+++ INFORMATION GIVEN

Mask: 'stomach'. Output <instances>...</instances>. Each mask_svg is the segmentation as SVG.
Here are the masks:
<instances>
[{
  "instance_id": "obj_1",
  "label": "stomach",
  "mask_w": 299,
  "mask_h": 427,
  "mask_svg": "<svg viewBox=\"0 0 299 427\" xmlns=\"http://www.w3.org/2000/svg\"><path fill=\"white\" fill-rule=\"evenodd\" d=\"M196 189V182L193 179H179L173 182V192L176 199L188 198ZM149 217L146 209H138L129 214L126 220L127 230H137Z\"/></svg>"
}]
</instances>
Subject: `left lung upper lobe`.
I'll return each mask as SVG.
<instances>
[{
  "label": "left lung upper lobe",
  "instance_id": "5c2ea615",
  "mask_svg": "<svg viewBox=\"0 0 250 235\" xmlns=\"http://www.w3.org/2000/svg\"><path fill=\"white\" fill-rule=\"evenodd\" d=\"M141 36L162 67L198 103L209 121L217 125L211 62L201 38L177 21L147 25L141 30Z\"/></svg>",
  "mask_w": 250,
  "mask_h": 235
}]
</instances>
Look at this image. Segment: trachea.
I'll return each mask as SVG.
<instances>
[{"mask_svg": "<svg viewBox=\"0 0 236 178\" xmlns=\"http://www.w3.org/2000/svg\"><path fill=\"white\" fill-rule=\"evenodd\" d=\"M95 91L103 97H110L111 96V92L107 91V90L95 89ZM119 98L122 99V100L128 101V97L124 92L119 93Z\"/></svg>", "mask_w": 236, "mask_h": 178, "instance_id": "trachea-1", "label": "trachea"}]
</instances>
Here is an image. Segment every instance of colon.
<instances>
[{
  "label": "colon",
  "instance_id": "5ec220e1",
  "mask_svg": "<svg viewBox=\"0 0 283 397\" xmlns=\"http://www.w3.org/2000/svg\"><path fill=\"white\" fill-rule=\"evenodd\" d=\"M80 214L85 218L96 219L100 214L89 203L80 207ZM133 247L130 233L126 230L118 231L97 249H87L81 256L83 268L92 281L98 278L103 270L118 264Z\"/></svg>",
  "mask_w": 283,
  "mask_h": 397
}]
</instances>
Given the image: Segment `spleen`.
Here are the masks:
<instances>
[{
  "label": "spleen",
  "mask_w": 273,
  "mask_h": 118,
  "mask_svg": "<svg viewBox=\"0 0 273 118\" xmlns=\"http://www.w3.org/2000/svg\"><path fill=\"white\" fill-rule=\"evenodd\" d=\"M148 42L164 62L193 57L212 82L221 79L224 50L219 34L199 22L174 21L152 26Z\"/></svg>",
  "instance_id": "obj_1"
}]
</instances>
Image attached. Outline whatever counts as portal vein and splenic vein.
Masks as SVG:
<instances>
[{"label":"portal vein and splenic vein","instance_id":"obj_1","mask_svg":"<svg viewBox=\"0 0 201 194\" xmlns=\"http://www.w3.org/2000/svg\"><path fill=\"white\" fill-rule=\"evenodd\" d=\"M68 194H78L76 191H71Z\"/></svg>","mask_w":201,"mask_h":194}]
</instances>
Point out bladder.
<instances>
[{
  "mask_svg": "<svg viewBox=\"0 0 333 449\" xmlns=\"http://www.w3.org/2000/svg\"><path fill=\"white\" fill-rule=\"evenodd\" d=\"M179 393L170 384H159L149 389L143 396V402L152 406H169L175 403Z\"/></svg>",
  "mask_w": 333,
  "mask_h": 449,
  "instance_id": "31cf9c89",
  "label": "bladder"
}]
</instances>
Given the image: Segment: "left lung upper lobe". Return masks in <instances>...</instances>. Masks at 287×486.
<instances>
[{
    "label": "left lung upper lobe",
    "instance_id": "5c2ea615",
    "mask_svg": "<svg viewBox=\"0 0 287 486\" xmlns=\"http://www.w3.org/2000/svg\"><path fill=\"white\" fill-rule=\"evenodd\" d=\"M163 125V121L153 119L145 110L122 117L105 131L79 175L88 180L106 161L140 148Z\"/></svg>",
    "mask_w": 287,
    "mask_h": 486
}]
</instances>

++++++

WORK ITEM: Word for word, give back all of the records.

OUTPUT OF THE EXERCISE:
Mask: 'stomach'. Output <instances>...</instances>. Each mask_svg is the segmentation as SVG.
Here are the masks:
<instances>
[{
  "instance_id": "obj_1",
  "label": "stomach",
  "mask_w": 299,
  "mask_h": 427,
  "mask_svg": "<svg viewBox=\"0 0 299 427\" xmlns=\"http://www.w3.org/2000/svg\"><path fill=\"white\" fill-rule=\"evenodd\" d=\"M196 189V182L193 179H179L173 182V192L176 199L188 198ZM149 217L146 209H138L129 214L126 220L127 230H137Z\"/></svg>"
}]
</instances>
Subject: `left lung upper lobe`.
I'll return each mask as SVG.
<instances>
[{
  "label": "left lung upper lobe",
  "instance_id": "5c2ea615",
  "mask_svg": "<svg viewBox=\"0 0 250 235\" xmlns=\"http://www.w3.org/2000/svg\"><path fill=\"white\" fill-rule=\"evenodd\" d=\"M141 36L162 67L198 103L209 121L217 125L211 62L201 38L177 21L147 25L141 30Z\"/></svg>",
  "mask_w": 250,
  "mask_h": 235
}]
</instances>
Look at this image. Segment: trachea.
I'll return each mask as SVG.
<instances>
[{"mask_svg": "<svg viewBox=\"0 0 236 178\" xmlns=\"http://www.w3.org/2000/svg\"><path fill=\"white\" fill-rule=\"evenodd\" d=\"M95 91L103 97H110L111 96V92L107 91V90L95 89ZM119 98L122 99V100L128 101V97L124 92L119 93Z\"/></svg>", "mask_w": 236, "mask_h": 178, "instance_id": "trachea-1", "label": "trachea"}]
</instances>
Here is an image. Segment every instance of colon.
<instances>
[{
  "label": "colon",
  "instance_id": "5ec220e1",
  "mask_svg": "<svg viewBox=\"0 0 283 397\" xmlns=\"http://www.w3.org/2000/svg\"><path fill=\"white\" fill-rule=\"evenodd\" d=\"M80 214L85 218L96 219L100 214L89 203L80 207ZM133 247L130 233L126 230L118 231L97 249H87L81 256L83 268L92 281L98 278L103 270L118 264Z\"/></svg>",
  "mask_w": 283,
  "mask_h": 397
}]
</instances>
Given the image: Segment `spleen`.
Here are the masks:
<instances>
[{
  "label": "spleen",
  "mask_w": 273,
  "mask_h": 118,
  "mask_svg": "<svg viewBox=\"0 0 273 118\" xmlns=\"http://www.w3.org/2000/svg\"><path fill=\"white\" fill-rule=\"evenodd\" d=\"M148 42L164 62L193 57L212 82L221 79L224 50L219 34L199 22L174 21L152 26Z\"/></svg>",
  "instance_id": "obj_1"
}]
</instances>
Image attached. Outline whatever counts as portal vein and splenic vein.
Masks as SVG:
<instances>
[{"label":"portal vein and splenic vein","instance_id":"obj_1","mask_svg":"<svg viewBox=\"0 0 201 194\" xmlns=\"http://www.w3.org/2000/svg\"><path fill=\"white\" fill-rule=\"evenodd\" d=\"M68 194H78L76 191H71Z\"/></svg>","mask_w":201,"mask_h":194}]
</instances>
Point out bladder.
<instances>
[{
  "mask_svg": "<svg viewBox=\"0 0 333 449\" xmlns=\"http://www.w3.org/2000/svg\"><path fill=\"white\" fill-rule=\"evenodd\" d=\"M179 393L170 384H159L149 389L143 396V402L152 406H169L175 403Z\"/></svg>",
  "mask_w": 333,
  "mask_h": 449,
  "instance_id": "31cf9c89",
  "label": "bladder"
}]
</instances>
Given the image: Segment: "left lung upper lobe". Return masks in <instances>...</instances>. Masks at 287×486.
<instances>
[{
    "label": "left lung upper lobe",
    "instance_id": "5c2ea615",
    "mask_svg": "<svg viewBox=\"0 0 287 486\" xmlns=\"http://www.w3.org/2000/svg\"><path fill=\"white\" fill-rule=\"evenodd\" d=\"M163 125V121L153 119L145 110L122 117L105 131L79 175L88 180L106 161L140 148Z\"/></svg>",
    "mask_w": 287,
    "mask_h": 486
}]
</instances>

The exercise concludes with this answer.